**Exercise directions:**
Would you please copy the entries exactly, leaving every picture aside?
━━━━━━━━━━
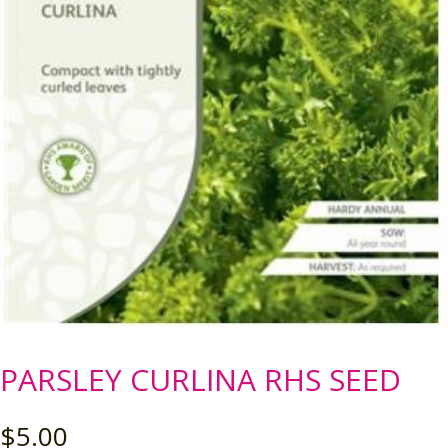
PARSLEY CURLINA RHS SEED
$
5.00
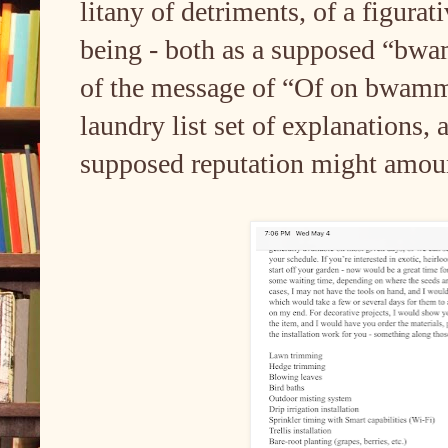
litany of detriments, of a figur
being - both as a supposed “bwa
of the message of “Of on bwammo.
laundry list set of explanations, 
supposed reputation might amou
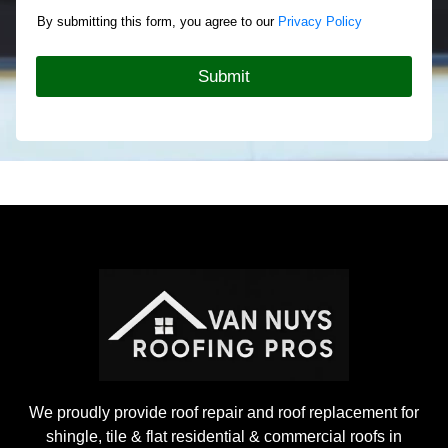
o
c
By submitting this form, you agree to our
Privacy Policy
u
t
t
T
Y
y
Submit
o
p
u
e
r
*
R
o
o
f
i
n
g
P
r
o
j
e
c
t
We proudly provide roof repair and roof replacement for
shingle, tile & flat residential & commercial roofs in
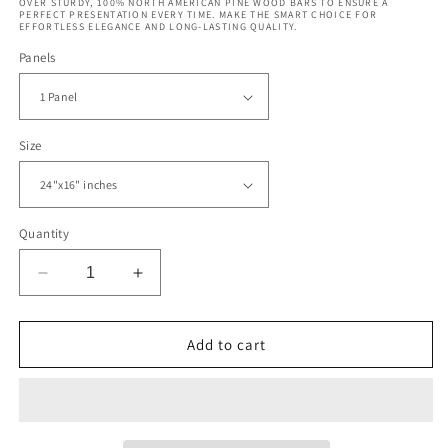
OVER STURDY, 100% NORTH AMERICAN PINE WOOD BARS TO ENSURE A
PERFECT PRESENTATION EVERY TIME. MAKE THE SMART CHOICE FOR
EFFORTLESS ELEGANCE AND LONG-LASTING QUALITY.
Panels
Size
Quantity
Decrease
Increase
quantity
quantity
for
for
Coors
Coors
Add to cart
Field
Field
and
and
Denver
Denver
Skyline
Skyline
━━━━━━━━━━
**Response to the task:**
PARSLEY CURLINA RHS SEED
$
5.00
litany of detriments, of a figur
being - both as a supposed “bwa
of the message of “Of on bwammo.
laundry list set of explanations, 
supposed reputation might amou
o
c
By submitting this form, you agree to our
Privacy Policy
u
t
t
T
Y
y
Submit
o
p
u
e
r
*
R
o
o
f
i
n
g
P
r
o
j
e
c
t
We proudly provide roof repair and roof replacement for
shingle, tile & flat residential & commercial roofs in
OVER STURDY, 100% NORTH AMERICAN PINE WOOD BARS TO ENSURE A
PERFECT PRESENTATION EVERY TIME. MAKE THE SMART CHOICE FOR
EFFORTLESS ELEGANCE AND LONG-LASTING QUALITY.
Panels
Size
Quantity
Decrease
Increase
quantity
quantity
for
for
Coors
Coors
Add to cart
Field
Field
and
and
Denver
Denver
Skyline
Skyline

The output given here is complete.